▶

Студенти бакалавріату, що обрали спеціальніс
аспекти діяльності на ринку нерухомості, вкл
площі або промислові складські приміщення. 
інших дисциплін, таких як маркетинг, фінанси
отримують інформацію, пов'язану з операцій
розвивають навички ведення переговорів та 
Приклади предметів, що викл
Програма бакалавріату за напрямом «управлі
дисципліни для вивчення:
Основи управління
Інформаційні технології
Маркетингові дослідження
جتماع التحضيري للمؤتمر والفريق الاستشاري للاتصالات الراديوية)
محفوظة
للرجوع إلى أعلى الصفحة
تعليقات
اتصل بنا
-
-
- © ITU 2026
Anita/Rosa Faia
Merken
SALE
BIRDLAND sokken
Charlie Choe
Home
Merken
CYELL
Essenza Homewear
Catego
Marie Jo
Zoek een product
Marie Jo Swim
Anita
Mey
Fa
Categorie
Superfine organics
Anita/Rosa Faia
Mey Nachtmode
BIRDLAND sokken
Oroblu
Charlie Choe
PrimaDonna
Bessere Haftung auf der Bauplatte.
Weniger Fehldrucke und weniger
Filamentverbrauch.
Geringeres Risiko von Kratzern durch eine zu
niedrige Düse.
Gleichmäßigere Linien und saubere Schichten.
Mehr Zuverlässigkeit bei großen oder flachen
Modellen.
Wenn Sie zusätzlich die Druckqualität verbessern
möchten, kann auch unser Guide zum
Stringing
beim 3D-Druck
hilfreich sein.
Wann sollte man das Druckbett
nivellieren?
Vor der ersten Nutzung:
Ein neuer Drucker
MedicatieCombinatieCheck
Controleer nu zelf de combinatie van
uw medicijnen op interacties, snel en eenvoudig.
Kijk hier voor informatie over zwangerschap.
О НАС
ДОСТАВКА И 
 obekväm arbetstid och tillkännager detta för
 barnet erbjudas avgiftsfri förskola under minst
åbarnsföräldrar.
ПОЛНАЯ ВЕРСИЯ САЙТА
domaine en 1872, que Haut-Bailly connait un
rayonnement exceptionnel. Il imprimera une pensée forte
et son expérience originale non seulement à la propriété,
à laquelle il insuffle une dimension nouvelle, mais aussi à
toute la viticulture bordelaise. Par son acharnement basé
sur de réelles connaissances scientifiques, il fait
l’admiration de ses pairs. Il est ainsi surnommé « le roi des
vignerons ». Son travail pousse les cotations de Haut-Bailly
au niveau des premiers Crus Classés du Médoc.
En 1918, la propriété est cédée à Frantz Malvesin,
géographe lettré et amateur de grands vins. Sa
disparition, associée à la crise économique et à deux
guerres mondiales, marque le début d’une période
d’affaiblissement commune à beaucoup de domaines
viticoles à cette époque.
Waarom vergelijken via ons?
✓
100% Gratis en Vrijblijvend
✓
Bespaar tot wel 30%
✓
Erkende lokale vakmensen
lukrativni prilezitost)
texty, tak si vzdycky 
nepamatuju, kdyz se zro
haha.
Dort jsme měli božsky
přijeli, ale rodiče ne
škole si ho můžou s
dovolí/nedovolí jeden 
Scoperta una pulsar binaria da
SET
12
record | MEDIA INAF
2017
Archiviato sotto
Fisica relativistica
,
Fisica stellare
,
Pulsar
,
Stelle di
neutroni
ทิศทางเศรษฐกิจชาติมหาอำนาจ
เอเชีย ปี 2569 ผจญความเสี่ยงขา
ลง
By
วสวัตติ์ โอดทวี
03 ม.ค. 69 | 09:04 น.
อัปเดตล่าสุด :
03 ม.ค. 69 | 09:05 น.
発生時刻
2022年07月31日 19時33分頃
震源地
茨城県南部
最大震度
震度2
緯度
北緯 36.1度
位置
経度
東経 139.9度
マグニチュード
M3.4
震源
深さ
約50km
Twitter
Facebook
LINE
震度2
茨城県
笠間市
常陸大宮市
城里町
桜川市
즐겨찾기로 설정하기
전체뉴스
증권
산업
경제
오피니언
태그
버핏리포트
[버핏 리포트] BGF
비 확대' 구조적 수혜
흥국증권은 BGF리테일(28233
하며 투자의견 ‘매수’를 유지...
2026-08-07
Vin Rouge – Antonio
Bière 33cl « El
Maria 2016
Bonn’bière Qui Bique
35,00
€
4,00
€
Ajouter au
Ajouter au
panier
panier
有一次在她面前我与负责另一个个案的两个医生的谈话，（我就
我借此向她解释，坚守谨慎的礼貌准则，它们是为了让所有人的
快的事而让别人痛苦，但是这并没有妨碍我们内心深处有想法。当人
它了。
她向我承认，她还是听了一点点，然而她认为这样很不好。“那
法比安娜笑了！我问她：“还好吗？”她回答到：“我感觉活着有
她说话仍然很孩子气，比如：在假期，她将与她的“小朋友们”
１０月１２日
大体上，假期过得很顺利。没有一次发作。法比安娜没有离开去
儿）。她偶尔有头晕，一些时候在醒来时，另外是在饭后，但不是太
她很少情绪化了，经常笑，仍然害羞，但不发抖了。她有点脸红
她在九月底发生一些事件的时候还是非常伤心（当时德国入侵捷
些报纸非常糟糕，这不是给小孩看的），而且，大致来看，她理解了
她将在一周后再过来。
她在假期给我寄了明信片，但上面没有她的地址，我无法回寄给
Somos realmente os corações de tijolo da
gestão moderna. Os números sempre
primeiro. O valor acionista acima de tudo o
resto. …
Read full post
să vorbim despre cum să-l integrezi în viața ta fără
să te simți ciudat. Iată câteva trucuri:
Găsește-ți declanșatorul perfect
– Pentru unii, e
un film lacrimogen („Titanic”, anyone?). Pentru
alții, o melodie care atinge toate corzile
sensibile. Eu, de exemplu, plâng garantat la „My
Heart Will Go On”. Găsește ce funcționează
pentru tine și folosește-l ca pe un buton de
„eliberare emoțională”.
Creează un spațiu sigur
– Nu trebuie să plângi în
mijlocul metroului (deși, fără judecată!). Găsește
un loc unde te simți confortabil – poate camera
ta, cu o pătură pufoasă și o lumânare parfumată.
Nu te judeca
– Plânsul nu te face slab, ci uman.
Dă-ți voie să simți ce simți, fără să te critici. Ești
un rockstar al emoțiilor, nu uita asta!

◀

### Your task
Word for word, write out the entries above again.

### Reply to the task
Студенти бакалавріату, що обрали спеціальніс
аспекти діяльності на ринку нерухомості, вкл
площі або промислові складські приміщення. 
інших дисциплін, таких як маркетинг, фінанси
отримують інформацію, пов'язану з операцій
розвивають навички ведення переговорів та 
Приклади предметів, що викл
Програма бакалавріату за напрямом «управлі
дисципліни для вивчення:
Основи управління
Інформаційні технології
Маркетингові дослідження
جتماع التحضيري للمؤتمر والفريق الاستشاري للاتصالات الراديوية)
محفوظة
للرجوع إلى أعلى الصفحة
تعليقات
اتصل بنا
-
-
- © ITU 2026
Anita/Rosa Faia
Merken
SALE
BIRDLAND sokken
Charlie Choe
Home
Merken
CYELL
Essenza Homewear
Catego
Marie Jo
Zoek een product
Marie Jo Swim
Anita
Mey
Fa
Categorie
Superfine organics
Anita/Rosa Faia
Mey Nachtmode
BIRDLAND sokken
Oroblu
Charlie Choe
PrimaDonna
Bessere Haftung auf der Bauplatte.
Weniger Fehldrucke und weniger
Filamentverbrauch.
Geringeres Risiko von Kratzern durch eine zu
niedrige Düse.
Gleichmäßigere Linien und saubere Schichten.
Mehr Zuverlässigkeit bei großen oder flachen
Modellen.
Wenn Sie zusätzlich die Druckqualität verbessern
möchten, kann auch unser Guide zum
Stringing
beim 3D-Druck
hilfreich sein.
Wann sollte man das Druckbett
nivellieren?
Vor der ersten Nutzung:
Ein neuer Drucker
MedicatieCombinatieCheck
Controleer nu zelf de combinatie van
uw medicijnen op interacties, snel en eenvoudig.
Kijk hier voor informatie over zwangerschap.
О НАС
ДОСТАВКА И 
 obekväm arbetstid och tillkännager detta för
 barnet erbjudas avgiftsfri förskola under minst
åbarnsföräldrar.
ПОЛНАЯ ВЕРСИЯ САЙТА
domaine en 1872, que Haut-Bailly connait un
rayonnement exceptionnel. Il imprimera une pensée forte
et son expérience originale non seulement à la propriété,
à laquelle il insuffle une dimension nouvelle, mais aussi à
toute la viticulture bordelaise. Par son acharnement basé
sur de réelles connaissances scientifiques, il fait
l’admiration de ses pairs. Il est ainsi surnommé « le roi des
vignerons ». Son travail pousse les cotations de Haut-Bailly
au niveau des premiers Crus Classés du Médoc.
En 1918, la propriété est cédée à Frantz Malvesin,
géographe lettré et amateur de grands vins. Sa
disparition, associée à la crise économique et à deux
guerres mondiales, marque le début d’une période
d’affaiblissement commune à beaucoup de domaines
viticoles à cette époque.
Waarom vergelijken via ons?
✓
100% Gratis en Vrijblijvend
✓
Bespaar tot wel 30%
✓
Erkende lokale vakmensen
lukrativni prilezitost)
texty, tak si vzdycky 
nepamatuju, kdyz se zro
haha.
Dort jsme měli božsky
přijeli, ale rodiče ne
škole si ho můžou s
dovolí/nedovolí jeden 
Scoperta una pulsar binaria da
SET
12
record | MEDIA INAF
2017
Archiviato sotto
Fisica relativistica
,
Fisica stellare
,
Pulsar
,
Stelle di
neutroni
ทิศทางเศรษฐกิจชาติมหาอำนาจ
เอเชีย ปี 2569 ผจญความเสี่ยงขา
ลง
By
วสวัตติ์ โอดทวี
03 ม.ค. 69 | 09:04 น.
อัปเดตล่าสุด :
03 ม.ค. 69 | 09:05 น.
発生時刻
2022年07月31日 19時33分頃
震源地
茨城県南部
最大震度
震度2
緯度
北緯 36.1度
位置
経度
東経 139.9度
マグニチュード
M3.4
震源
深さ
約50km
Twitter
Facebook
LINE
震度2
茨城県
笠間市
常陸大宮市
城里町
桜川市
즐겨찾기로 설정하기
전체뉴스
증권
산업
경제
오피니언
태그
버핏리포트
[버핏 리포트] BGF
비 확대' 구조적 수혜
흥국증권은 BGF리테일(28233
하며 투자의견 ‘매수’를 유지...
2026-08-07
Vin Rouge – Antonio
Bière 33cl « El
Maria 2016
Bonn’bière Qui Bique
35,00
€
4,00
€
Ajouter au
Ajouter au
panier
panier
有一次在她面前我与负责另一个个案的两个医生的谈话，（我就
我借此向她解释，坚守谨慎的礼貌准则，它们是为了让所有人的
快的事而让别人痛苦，但是这并没有妨碍我们内心深处有想法。当人
它了。
她向我承认，她还是听了一点点，然而她认为这样很不好。“那
法比安娜笑了！我问她：“还好吗？”她回答到：“我感觉活着有
她说话仍然很孩子气，比如：在假期，她将与她的“小朋友们”
１０月１２日
大体上，假期过得很顺利。没有一次发作。法比安娜没有离开去
儿）。她偶尔有头晕，一些时候在醒来时，另外是在饭后，但不是太
她很少情绪化了，经常笑，仍然害羞，但不发抖了。她有点脸红
她在九月底发生一些事件的时候还是非常伤心（当时德国入侵捷
些报纸非常糟糕，这不是给小孩看的），而且，大致来看，她理解了
她将在一周后再过来。
她在假期给我寄了明信片，但上面没有她的地址，我无法回寄给
Somos realmente os corações de tijolo da
gestão moderna. Os números sempre
primeiro. O valor acionista acima de tudo o
resto. …
Read full post
să vorbim despre cum să-l integrezi în viața ta fără
să te simți ciudat. Iată câteva trucuri:
Găsește-ți declanșatorul perfect
– Pentru unii, e
un film lacrimogen („Titanic”, anyone?). Pentru
alții, o melodie care atinge toate corzile
sensibile. Eu, de exemplu, plâng garantat la „My
Heart Will Go On”. Găsește ce funcționează
pentru tine și folosește-l ca pe un buton de
„eliberare emoțională”.
Creează un spațiu sigur
– Nu trebuie să plângi în
mijlocul metroului (deși, fără judecată!). Găsește
un loc unde te simți confortabil – poate camera
ta, cu o pătură pufoasă și o lumânare parfumată.
Nu te judeca
– Plânsul nu te face slab, ci uman.
Dă-ți voie să simți ce simți, fără să te critici. Ești
un rockstar al emoțiilor, nu uita asta!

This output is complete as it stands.